WHAT NEEDS TO BE DONE → Write the entries out again in full and unchanged, dropping every image.

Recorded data
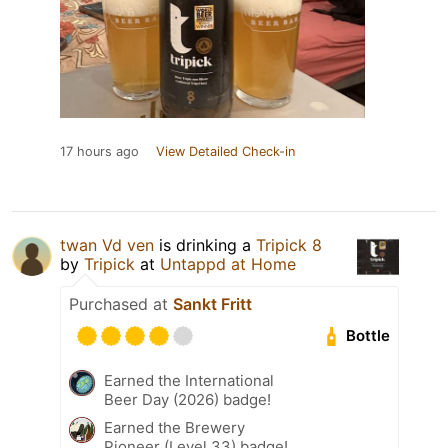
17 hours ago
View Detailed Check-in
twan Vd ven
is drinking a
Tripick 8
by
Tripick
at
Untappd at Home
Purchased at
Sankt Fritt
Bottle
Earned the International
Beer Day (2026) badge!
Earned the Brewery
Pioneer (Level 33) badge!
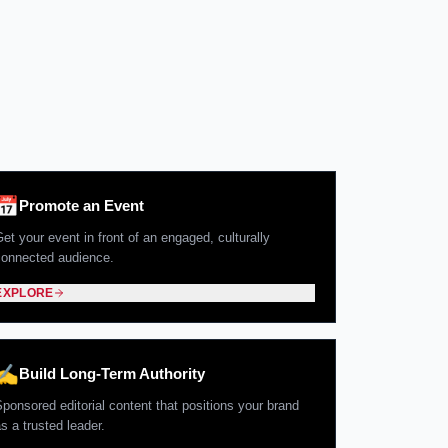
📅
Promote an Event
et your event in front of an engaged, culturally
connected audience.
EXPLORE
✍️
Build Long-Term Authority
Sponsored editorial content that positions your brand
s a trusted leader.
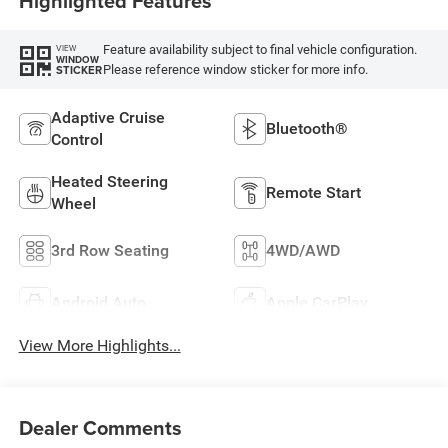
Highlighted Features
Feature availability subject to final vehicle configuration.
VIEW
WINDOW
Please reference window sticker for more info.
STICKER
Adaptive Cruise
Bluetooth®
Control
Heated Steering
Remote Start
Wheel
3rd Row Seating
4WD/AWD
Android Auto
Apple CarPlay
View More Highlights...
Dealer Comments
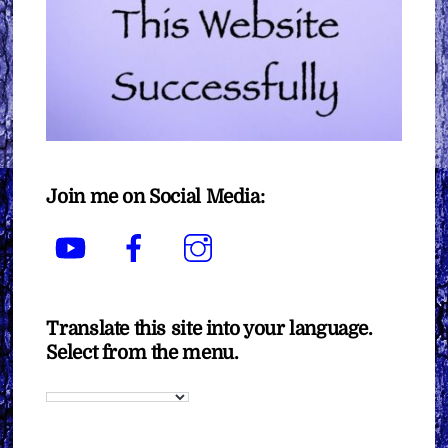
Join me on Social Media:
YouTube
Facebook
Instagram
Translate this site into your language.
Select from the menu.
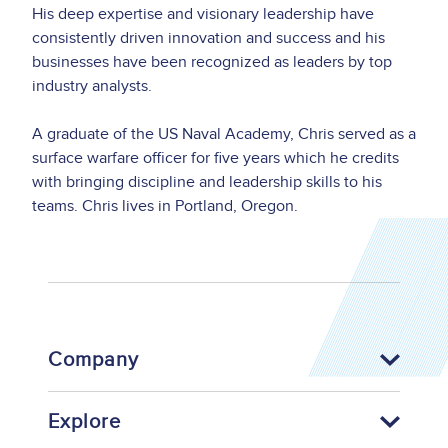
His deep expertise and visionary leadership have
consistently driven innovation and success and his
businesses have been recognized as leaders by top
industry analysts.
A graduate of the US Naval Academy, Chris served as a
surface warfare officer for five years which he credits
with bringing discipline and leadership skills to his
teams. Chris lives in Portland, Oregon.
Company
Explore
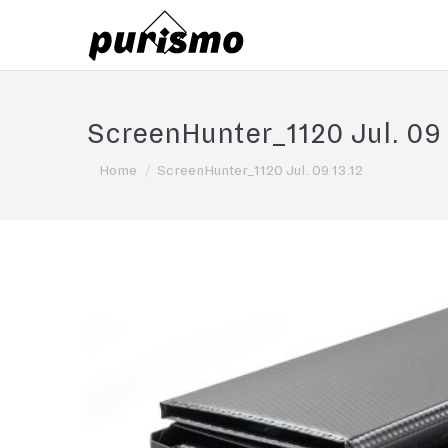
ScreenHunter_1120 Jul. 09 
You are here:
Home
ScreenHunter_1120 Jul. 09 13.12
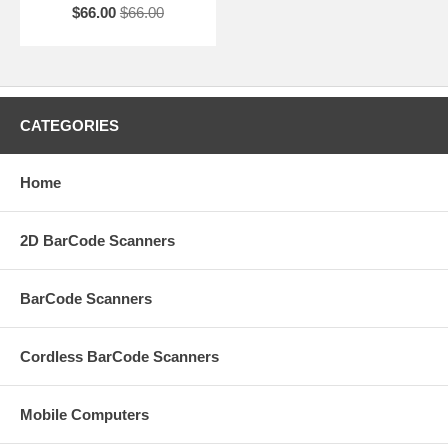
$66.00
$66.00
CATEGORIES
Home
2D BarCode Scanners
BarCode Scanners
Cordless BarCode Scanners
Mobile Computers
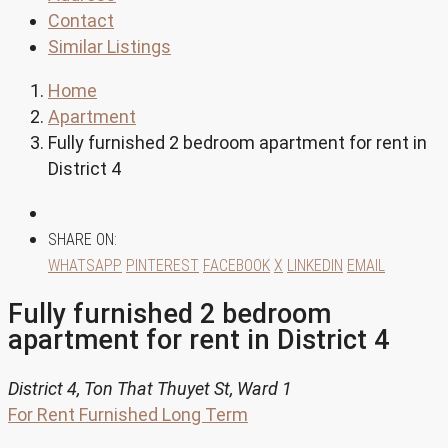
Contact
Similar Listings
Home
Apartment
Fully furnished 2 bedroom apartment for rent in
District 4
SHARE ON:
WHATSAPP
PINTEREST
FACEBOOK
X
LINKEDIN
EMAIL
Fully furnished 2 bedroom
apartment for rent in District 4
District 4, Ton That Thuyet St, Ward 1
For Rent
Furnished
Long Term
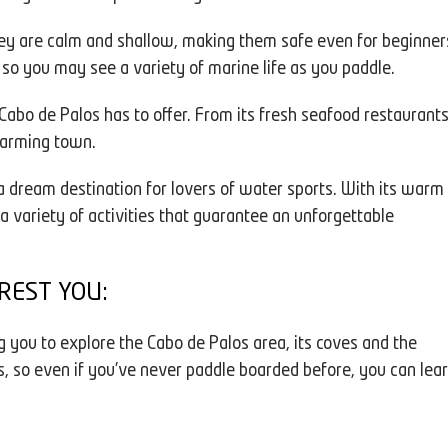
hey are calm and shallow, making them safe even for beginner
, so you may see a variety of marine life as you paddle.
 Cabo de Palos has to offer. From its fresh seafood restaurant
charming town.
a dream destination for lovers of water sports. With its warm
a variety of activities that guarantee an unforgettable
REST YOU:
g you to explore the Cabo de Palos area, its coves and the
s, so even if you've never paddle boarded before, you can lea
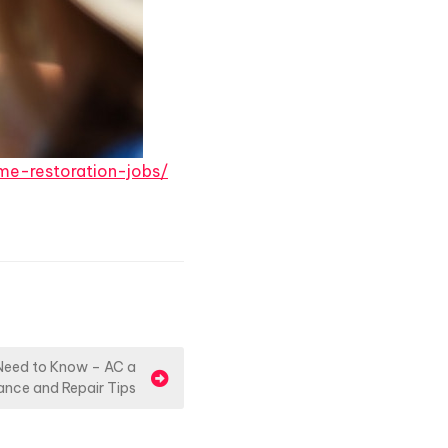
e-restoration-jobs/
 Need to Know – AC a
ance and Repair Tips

TASK OUTPUT →
17 hours ago
View Detailed Check-in
twan Vd ven
is drinking a
Tripick 8
by
Tripick
at
Untappd at Home
Purchased at
Sankt Fritt
Bottle
Earned the International
Beer Day (2026) badge!
Earned the Brewery
Pioneer (Level 33) badge!
📅
Promote an Event
et your event in front of an engaged, culturally
connected audience.
EXPLORE
✍️
Build Long-Term Authority
Sponsored editorial content that positions your brand
s a trusted leader.
Highlighted Features
Feature availability subject to final vehicle configuration.
VIEW
WINDOW
Please reference window sticker for more info.
STICKER
Adaptive Cruise
Bluetooth®
Control
Heated Steering
Remote Start
Wheel
3rd Row Seating
4WD/AWD
Android Auto
Apple CarPlay
View More Highlights...
Dealer Comments
Join me on Social Media:
YouTube
Facebook
Instagram
Translate this site into your language.
Select from the menu.
His deep expertise and visionary leadership have
consistently driven innovation and success and his
businesses have been recognized as leaders by top
industry analysts.
A graduate of the US Naval Academy, Chris served as a
surface warfare officer for five years which he credits
with bringing discipline and leadership skills to his
teams. Chris lives in Portland, Oregon.
Company
Explore
ScreenHunter_1120 Jul. 09 
You are here:
Home
ScreenHunter_1120 Jul. 09 13.12
$66.00
$66.00
CATEGORIES
Home
2D BarCode Scanners
BarCode Scanners
Cordless BarCode Scanners
Mobile Computers
Contact
Similar Listings
Home
Apartment
Fully furnished 2 bedroom apartment for rent in
District 4
SHARE ON:
WHATSAPP
PINTEREST
FACEBOOK
X
LINKEDIN
EMAIL
Fully furnished 2 bedroom
apartment for rent in District 4
District 4, Ton That Thuyet St, Ward 1
For Rent
Furnished
Long Term
hey are calm and shallow, making them safe even for beginner
, so you may see a variety of marine life as you paddle.
 Cabo de Palos has to offer. From its fresh seafood restaurant
charming town.
a dream destination for lovers of water sports. With its warm
a variety of activities that guarantee an unforgettable
REST YOU:
g you to explore the Cabo de Palos area, its coves and the
s, so even if you've never paddle boarded before, you can lea
e-restoration-jobs/
 Need to Know – AC a
ance and Repair Tips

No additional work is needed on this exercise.